Illuminata (1998)


(director/writer: John Turturro; screenwriter: based on the play by Brandon Cole; cinematographer: Harris Savides; editor: Michael Berenbaum; cast: Katherine Borowitz (Rachel), Beverly D’Angelo (Astergourd, theater owner), John Turturro (Tuccio), Christopher Walken (Bevalaqua, the critic), Ben Gazzara (Old Flavio, actor), Matthew Sussman (Piero), Bill Irwin (Marco, actor), Donal McCann (Pallenchio, theater owner), Susan Sarandon (Celimene, aging diva), Rufus Sewell (Dominique), Georgina Cates (Simone), Leo Bassi (Beppo, the clown), Aida Turturro (Marta), David Thornton (Orlandini); Runtime: 119; GreenStreet Films / Overseas Filmgroup; 1998)

“I can’t see a general audience taking to this strictly for the theater crowd film.”

Reviewed by Dennis Schwartz

Illuminata is set in New York City, at the turn of the twentieth century. A talented but struggling repertory troupe is doing a play by Giovanni Verga “Cavalleria Rusticana.” The resident-playwright Tuccio (Turturro) finds an opening to get his play onstage, as one of the actors in that play, Piero (Sussman), faints while in the middle of his performance. Tuccio immediately gets the troupe to perform his latest, but unfinished work, Illuminata. It is Turturro’s love message to the theater.

This play-within-a-film, much like Bullets Over Broadway or Shakespeare in Love, but not up to both of those film’s achievements, nevertheless, manages to develop a somewhat pleasing story line and some amusing comic moments. It offers an uneven drama, and is flawed by how easy it is to lose track of what is going on because there are too many characters to keep track of.

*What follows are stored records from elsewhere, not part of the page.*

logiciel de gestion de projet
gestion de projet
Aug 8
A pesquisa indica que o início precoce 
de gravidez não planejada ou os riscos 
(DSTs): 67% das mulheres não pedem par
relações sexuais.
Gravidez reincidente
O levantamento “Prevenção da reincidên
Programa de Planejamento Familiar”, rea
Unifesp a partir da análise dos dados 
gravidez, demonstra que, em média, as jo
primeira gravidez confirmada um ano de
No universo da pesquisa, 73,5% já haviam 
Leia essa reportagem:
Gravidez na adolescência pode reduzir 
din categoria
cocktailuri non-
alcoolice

But there were two memorable performances, one by Katherine Borowitz and the other by Christopher Walken: Rachel (Katherine Borowitz-in real-life she is Mrs. Turturro) is the star of the show and the girlfriend of Tuccio. She has a real love for the playwright and for the theater, trying to figure out which love comes first. The second memorable performer is Umberto Bevalaqua (Walken), the detested theater critic, who plays the part of a fop, excessively showing his outrageous mannerisms. Umberto sports a frizzled hairstyle and to keep others at bay he uses an acerbic wit, sparing no one from his vanity and arrogance. A bad review from him, could destroy a play. Subsequently Umberto roasts Tuccio’s unfinished opus, telling him to rewrite the ending. It turns out that Umberto is interested in one of the minor performers, Marco (Irwin), who is encouraged by the other performers for the good of the play to see him and try to hold off his sexual advances by saying that he took a vow of chastity. The scene works as farce, and it gives the story some needed life. Umberto is regally courted by the theater owners, Astergourd (Beverly) and Pallenchio (Donal), who cater to his odd whims. When Walken is onscreen the film has movement and excitement, when he’s not the film just doesn’t hold up as well.

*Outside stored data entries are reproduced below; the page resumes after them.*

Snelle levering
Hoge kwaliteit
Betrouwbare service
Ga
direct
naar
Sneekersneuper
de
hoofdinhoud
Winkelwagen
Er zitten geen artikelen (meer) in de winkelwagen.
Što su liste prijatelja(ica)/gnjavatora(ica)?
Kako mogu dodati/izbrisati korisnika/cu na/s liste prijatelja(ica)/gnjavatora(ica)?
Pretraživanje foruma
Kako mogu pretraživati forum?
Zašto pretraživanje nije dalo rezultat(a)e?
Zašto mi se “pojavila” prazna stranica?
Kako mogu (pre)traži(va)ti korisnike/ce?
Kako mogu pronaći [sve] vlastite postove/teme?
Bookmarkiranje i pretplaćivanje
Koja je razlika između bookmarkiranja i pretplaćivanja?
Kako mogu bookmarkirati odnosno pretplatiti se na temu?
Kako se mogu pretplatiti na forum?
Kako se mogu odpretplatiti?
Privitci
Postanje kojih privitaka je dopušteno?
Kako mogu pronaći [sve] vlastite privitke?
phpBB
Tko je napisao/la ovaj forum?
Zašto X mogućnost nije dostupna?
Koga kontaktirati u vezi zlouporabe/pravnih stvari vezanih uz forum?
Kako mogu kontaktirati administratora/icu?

Life in the theater gets juxtaposed within the film; its story going back and forth with contrasting details, such as the latest gossip or romance, the vanity of the players, and the strange love they have for the theater. The love affairs of the actors onstage and off, becomes the whole purpose of the film. The main story is about the love affair between Rachel and Tuccio, who are constantly rehearsing this difficult play he wrote as they waver in their devotion for each other. Their romance outside the play mirrors their romance in the film, and one can therefore imply that it mirrors their real-life romance.

Susan Sarandon as Celimene is in a stereotypical role as an aging diva. She’s always looking for romance, as she tries to lure Tuccio. She easily handles this charming but not too difficult role. Georgina Cates is the ingenue, who has eyes for the attractive Dominique (Rufus Sewell). Aida Turturro, the real-life cousin of the director, plays a part that makes good use of her huge breasts. Her desires are for Pallenchio.

The play-within-the-film was overloaded with a flavor of Italian, therefore it seemed odd that the film was staged in New York and not in Milan.

I can’t see a general audience taking to this strictly for the theater crowd film; it is made mostly for those who love to know what goes on behind the scenes and those who are theater buffs. I applaud the effort and the originality of the film; but, as for what resulted, I thought it was an overstuffed production.